Los que trabajamos domesticando textos desearíamos que las palabras se comportaran como un fluido, que llenaran de forma completa y homogénea el espacio que las contiene. Pero se asemejan más a bloques de piedra irregular que necesitan tallarse para encajar de la forma más armónica posible. En el corto espacio que conforma un renglón puede suceder de todo. Y lo habitual es que suceda. Las palabras son tercas, esquivas, caprichosas… a la que te despistas un segundo te la juegan y se parten al final de una línea dejándote joyas como bro-meado, dis-puta o sa-cerdote sin avisar.
Estos días todos estamos afanados optimizando nuestros flujos de trabajo para ser más eficaces a la hora de limpiar y formatear texto, reducir las idas y venidas entre versiones y correcciones. Queremos trabajar menos y mejor, aprovechar las herramientas que surgen cada día y que prometen elevar de forma drástica la calidad de nuestro trabajo. Hasta ahí la teoría.
La práctica es que el sector editorial sufre elefantismo: es muy grande y muy lento. Se mezclan editores de copa de coñac y chaqueta de pana con astrofísicos que generan promps rompedores y desafiantes.

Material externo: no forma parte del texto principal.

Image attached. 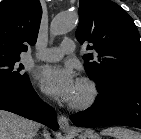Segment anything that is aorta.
I'll return each instance as SVG.
<instances>
[{
  "label": "aorta",
  "mask_w": 141,
  "mask_h": 139,
  "mask_svg": "<svg viewBox=\"0 0 141 139\" xmlns=\"http://www.w3.org/2000/svg\"><path fill=\"white\" fill-rule=\"evenodd\" d=\"M77 16L75 14L57 15L51 23L50 32L53 36L63 35L75 28Z\"/></svg>",
  "instance_id": "obj_1"
}]
</instances>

Si las herramientas nos permiten mejorar la calidad del producto sin dejar fuera a los humanos —que irónicamente somos los que compramos los libros— bienvenidas sean. Pero ajustar un texto tiene más de artesanía y oficio que de ciencia. Si pretendemos parametrizar integralmente la composición, obtendremos resultados mediocres, como los que ya se ven publicados por editoriales cuyo rigor y prestigio quedan en entredicho.
El martilleo constante de promesas edulcoradas tipo «consigue en minutos el trabajo que antes necesitaba un equipo de profesionales» está calando en las cabezas de personas con capacidad de decisión y poca visión a medio plazo. Inmersos en su euforia momentánea nos recuerdan el conocido chiste: mira, mamá: ¡ahora sin manos!